Wealthy businessman Atkinson Prakash Charan has been branded a person who lies and an “entirely unreliable witness” by a Supreme Court judge when handing down a decision in what is expected to be one of the most expensive defamation cases in Australian legal history.
The former manager of Australian Careers Network lost his lawsuit against the publisher of The Australian over a 2015 story detailing allegations of misleading or deceptive conduct at a business linked to the collapsed vocational education provider.
The 35-day defamation trial is believed to have cost both side mores than $3.5 million in legal fees.
Mr Charan was repeatedly rebuked by Justice Jack Forrest for his conduct during the proceedings, which included frequent claimed memory lapses and deliberately erasing text messages that were supposed to be tendered as evidence.
“Mr Charan’s lack of recollection of recent events, some of real significance in his commercial ventures (particularly given their success) was extraordinary and farfetched.”
In November 2015, The Australian published an article about Phoenix, a company owned by ACN, that described businessman Atkinson Prakash Charan and partner Ivan Brown as ‘heads’ of the network.
The article described activities of the company that were potentially misleading or deceptive, and noted that Mr Prakash had amassed a $35 million fortune according to the BRW 2015 Young Rich List.
Mr Charan launched proceedings against News Corp subsidiary Nationwide News, which publishes the national newspaper, seeking damages for defamation.
Phoenix was acquired by the careers business in January 2015. At this time Mr Charan was not a director.
He was also not involved in the management of the vocational training organisation, but was the managing director of predecessor company Community Trading Initiatives (CTI). He held four per cent of its issued capital in escrow.
Justice Forrest found the article had wrongly implicated him as being “associated with the activities of Phoenix” and was defamed in the article.
The article’s aspersions included that Mr Charan had managed an organisation that engaged in unscrupulous business practices and took advantage of vulnerable consumers that resulted in his financial gain and that he managed an organisation that was not compliant with quality standards.
Nationwide News amended the article online, with an apology printed in the newspaper and published on its website.
The apology said it had “inadvertently named Atkinson Prakash Charan as part of ACN’s current management” when he had, in fact, left the business previously in 2014.
The Australian publisher did not admit the imputations were made out, but said “if they were they were substantially true” and presented a defence under section 25 of the Defamation Act and at common law.
Section 25 provides a defence for publishers of defamatory material if it is “substantially true”.
Evidence from 30 witnesses and hundreds of tendered digital exhibits over 35 days of hearings left Justice Forrest “comfortably satisfied that Nationwide established that both imputations are substantially true and therefore succeeds on both the statutory and common law defence of justification”.
“The evidence given by Mr Charan in asserting that he had little to do with the operation of an RTO of which he was the managing director during 2014 was … false,” the judgment document says.
“Further, his Honour was satisfied that Mr Charan played a real part in organising mass enrolments of students who had little, if any, command of the English language and was also well aware of the falsification of documents which were submitted to the Department of Education and Training for payment under the Victorian Training Guarantee Scheme by CTI companies in 2014.”
He was also satisfied that Mr Charan was aware people engaged by CTI or associated companies had engaged in falsifying course enrolments and documents, and that he knew at least one CTI company offered incentives for students to enrol in courses contrary to the terms of contract with the Department of Education and Training. This is a breach of the VET funding contract.

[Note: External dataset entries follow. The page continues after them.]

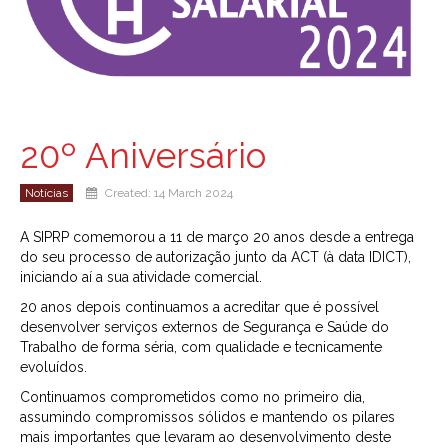
20º Aniversário
Notícias
Created: 14 March 2024
A SIPRP comemorou a 11 de março 20 anos desde a entrega
do seu processo de autorização junto da ACT (à data IDICT),
iniciando aí a sua atividade comercial.
20 anos depois continuamos a acreditar que é possível
desenvolver serviços externos de Segurança e Saúde do
Trabalho de forma séria, com qualidade e tecnicamente
evoluídos.
Continuamos comprometidos como no primeiro dia,
assumindo compromissos sólidos e mantendo os pilares
mais importantes que levaram ao desenvolvimento deste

Among the evidence was hundreds of emails authored or received by Mr Charan “many of which he professed no recollection” that showed his role extended beyond “marketing guru” and towards the day-to-day operations of the business.
Justice Forrest said Mr Charan’s “memory – or lack of it” had no medical explanation and was “hogwash designed to deflect an objective inquiry into Mr Charan’s role in the Brown/Charan CTI companies during 2013 and particularly during 2014”.

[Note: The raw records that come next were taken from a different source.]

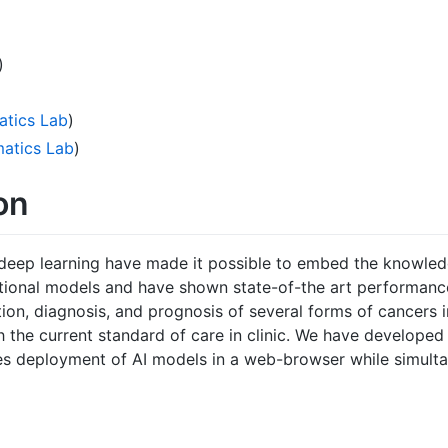
)
atics Lab
)
matics Lab
)
on
deep learning have made it possible to embed the knowle
tional models and have shown state-of-the art performance
ion, diagnosis, and prognosis of several forms of cancers 
h the current standard of care in clinic. We have developed
s deployment of AI models in a web-browser while simult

Mr Charan had been required to allow the Court to access his phone as part of his cross-examination.
Text messages between Mr Charan and Mr Brown had been deleted with only a small number available on the phone, despite Telstra records showing many were exchanged between their numbers in February 2017.
Justice Forrest said he was “satisfied that Mr Charan deliberately erased messages from Mr Brown during the course of this trial”.

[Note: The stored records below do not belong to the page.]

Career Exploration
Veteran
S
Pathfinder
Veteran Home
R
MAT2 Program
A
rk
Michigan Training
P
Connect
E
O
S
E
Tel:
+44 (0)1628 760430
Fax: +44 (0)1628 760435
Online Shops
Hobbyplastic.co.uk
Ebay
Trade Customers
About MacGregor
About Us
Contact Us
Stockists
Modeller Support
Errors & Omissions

In late-November 2015, the Australian Competition and Consumer Commission instituted proceedings in the Federal Court against the companies.
It alleged Phoenix represented to potential students that they would get a free laptop, and that the courses were free if they did not earn more than $50,000 a year, when the students actually had the laptop on loan and would have to pay VET FEE-HELP loans to the government.
A spokesman for the regulator confirmed the ACCC’s proceedings are still ongoing in the Federal Court.
News Corp has been contacted for comment.